# The problem
Beginning with the line that contains "مخطط مضاعف للنسب المئوية" and ending with the line that contains "2018年、カルペディエムに移籍。2021年JBJJF全日本選手権で", reproduce the lines of the entries below exactly, omitting pictures.

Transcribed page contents
_ _ _

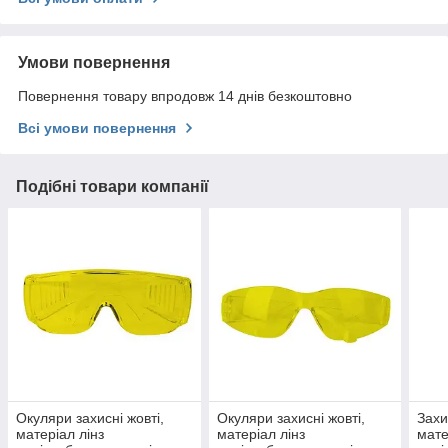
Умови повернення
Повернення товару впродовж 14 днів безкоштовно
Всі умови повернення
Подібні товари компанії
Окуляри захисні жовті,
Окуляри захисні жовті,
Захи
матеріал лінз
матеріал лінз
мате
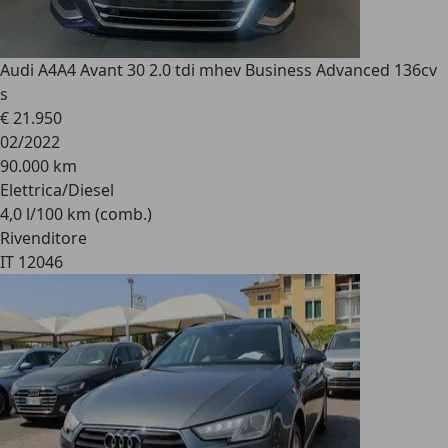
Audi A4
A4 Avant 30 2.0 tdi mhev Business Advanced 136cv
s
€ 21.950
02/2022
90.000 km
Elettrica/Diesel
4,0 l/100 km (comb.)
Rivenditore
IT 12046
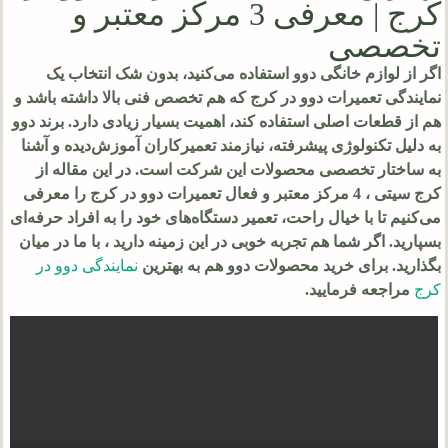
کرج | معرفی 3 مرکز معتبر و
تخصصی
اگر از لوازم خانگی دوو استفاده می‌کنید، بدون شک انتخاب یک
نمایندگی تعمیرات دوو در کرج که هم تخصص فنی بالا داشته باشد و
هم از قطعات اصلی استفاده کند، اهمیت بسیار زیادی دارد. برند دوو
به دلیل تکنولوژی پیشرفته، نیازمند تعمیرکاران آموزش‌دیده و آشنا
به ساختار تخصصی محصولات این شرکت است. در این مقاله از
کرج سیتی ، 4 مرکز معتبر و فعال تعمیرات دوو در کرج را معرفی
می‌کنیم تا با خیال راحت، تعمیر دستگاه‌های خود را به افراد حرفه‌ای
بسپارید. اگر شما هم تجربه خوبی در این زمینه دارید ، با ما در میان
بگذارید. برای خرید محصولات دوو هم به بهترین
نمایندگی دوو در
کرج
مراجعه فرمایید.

_ _ _

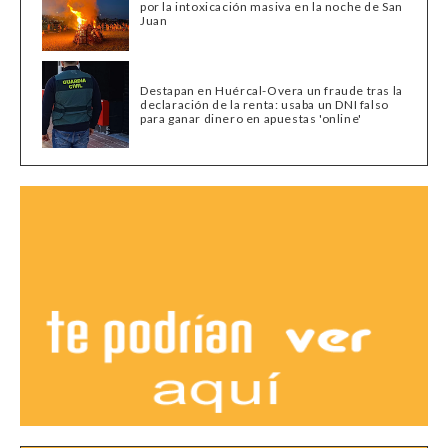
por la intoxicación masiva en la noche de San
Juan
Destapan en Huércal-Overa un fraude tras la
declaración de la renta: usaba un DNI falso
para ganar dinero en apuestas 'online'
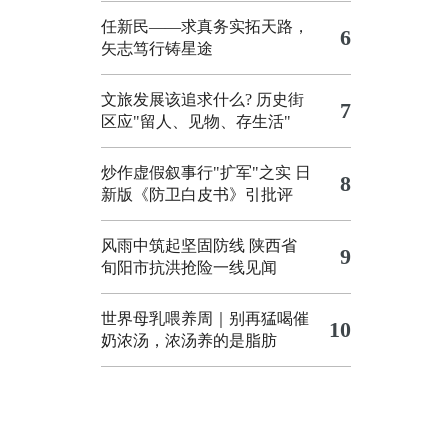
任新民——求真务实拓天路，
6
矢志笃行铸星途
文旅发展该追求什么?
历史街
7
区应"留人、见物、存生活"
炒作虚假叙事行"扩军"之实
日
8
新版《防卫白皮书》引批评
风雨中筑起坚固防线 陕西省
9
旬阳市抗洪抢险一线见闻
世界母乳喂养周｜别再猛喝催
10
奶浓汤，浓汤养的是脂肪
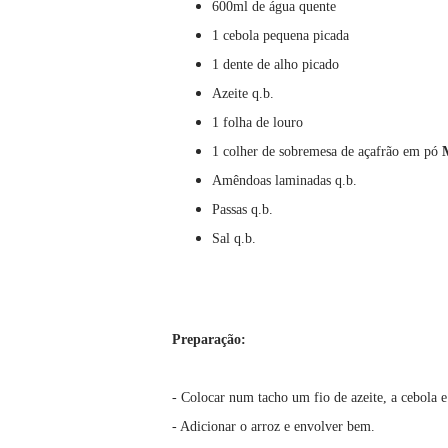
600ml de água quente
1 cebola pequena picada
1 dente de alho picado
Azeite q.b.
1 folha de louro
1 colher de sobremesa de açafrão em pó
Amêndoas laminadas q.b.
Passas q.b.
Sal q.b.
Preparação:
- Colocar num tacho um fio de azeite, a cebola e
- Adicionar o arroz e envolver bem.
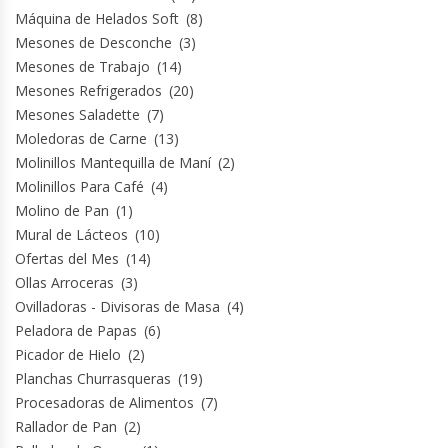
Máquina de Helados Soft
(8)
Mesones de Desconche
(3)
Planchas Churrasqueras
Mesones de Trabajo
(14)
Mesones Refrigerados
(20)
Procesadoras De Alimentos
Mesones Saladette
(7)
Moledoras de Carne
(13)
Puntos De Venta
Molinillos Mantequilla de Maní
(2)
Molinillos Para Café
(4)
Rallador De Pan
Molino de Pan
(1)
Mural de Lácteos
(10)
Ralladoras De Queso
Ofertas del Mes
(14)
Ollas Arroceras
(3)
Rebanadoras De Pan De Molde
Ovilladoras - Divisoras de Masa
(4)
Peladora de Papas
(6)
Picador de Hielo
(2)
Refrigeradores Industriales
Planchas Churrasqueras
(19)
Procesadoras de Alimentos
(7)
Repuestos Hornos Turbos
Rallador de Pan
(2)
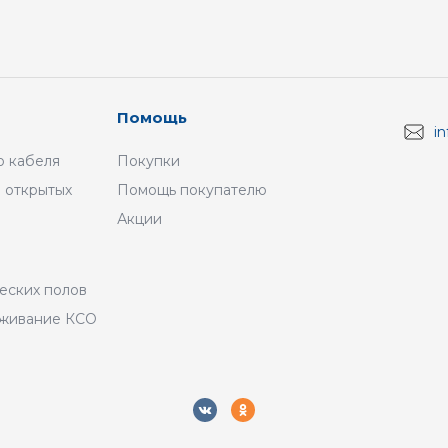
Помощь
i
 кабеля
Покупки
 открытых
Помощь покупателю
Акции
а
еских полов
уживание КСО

_ _ _

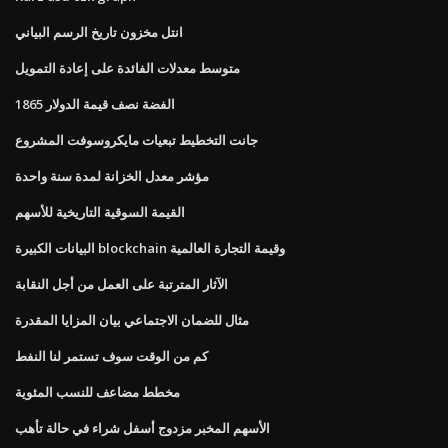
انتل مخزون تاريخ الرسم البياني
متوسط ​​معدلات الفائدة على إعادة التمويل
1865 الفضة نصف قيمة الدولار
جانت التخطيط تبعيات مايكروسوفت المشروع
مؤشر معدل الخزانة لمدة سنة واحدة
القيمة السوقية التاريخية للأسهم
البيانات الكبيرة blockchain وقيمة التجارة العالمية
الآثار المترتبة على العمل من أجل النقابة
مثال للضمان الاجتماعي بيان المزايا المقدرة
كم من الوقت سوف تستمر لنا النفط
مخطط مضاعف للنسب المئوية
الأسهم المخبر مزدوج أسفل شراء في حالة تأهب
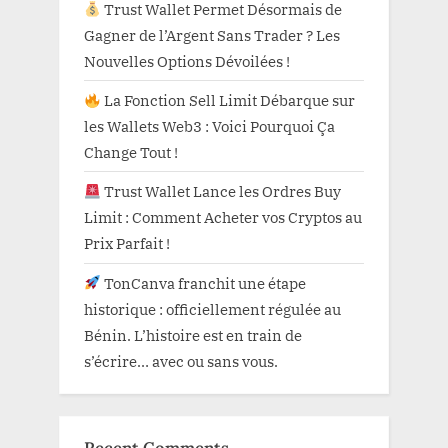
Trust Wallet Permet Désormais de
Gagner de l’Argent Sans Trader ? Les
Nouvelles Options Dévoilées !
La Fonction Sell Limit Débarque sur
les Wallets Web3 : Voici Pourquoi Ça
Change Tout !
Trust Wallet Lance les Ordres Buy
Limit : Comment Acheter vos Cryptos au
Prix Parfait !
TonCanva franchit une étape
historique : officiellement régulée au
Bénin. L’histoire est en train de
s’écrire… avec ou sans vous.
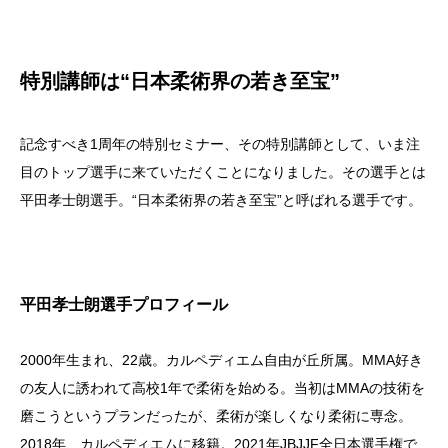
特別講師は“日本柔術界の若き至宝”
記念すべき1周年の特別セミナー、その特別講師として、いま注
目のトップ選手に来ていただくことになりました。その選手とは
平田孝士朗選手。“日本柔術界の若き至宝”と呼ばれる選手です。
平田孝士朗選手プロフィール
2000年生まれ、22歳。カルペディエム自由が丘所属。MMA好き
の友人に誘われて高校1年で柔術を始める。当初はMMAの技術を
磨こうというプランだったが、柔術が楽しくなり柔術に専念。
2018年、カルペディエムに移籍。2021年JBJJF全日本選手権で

_ _ _

# Exercise response
مخطط مضاعف للنسب المئوية
الأسهم المخبر مزدوج أسفل شراء في حالة تأهب
Trust Wallet Permet Désormais de
Gagner de l’Argent Sans Trader ? Les
Nouvelles Options Dévoilées !
La Fonction Sell Limit Débarque sur
les Wallets Web3 : Voici Pourquoi Ça
Change Tout !
Trust Wallet Lance les Ordres Buy
Limit : Comment Acheter vos Cryptos au
Prix Parfait !
TonCanva franchit une étape
historique : officiellement régulée au
Bénin. L’histoire est en train de
s’écrire… avec ou sans vous.
特別講師は“日本柔術界の若き至宝”
記念すべき1周年の特別セミナー、その特別講師として、いま注
目のトップ選手に来ていただくことになりました。その選手とは
平田孝士朗選手。“日本柔術界の若き至宝”と呼ばれる選手です。
平田孝士朗選手プロフィール
2000年生まれ、22歳。カルペディエム自由が丘所属。MMA好き
の友人に誘われて高校1年で柔術を始める。当初はMMAの技術を
磨こうというプランだったが、柔術が楽しくなり柔術に専念。
2018年、カルペディエムに移籍。2021年JBJJF全日本選手権で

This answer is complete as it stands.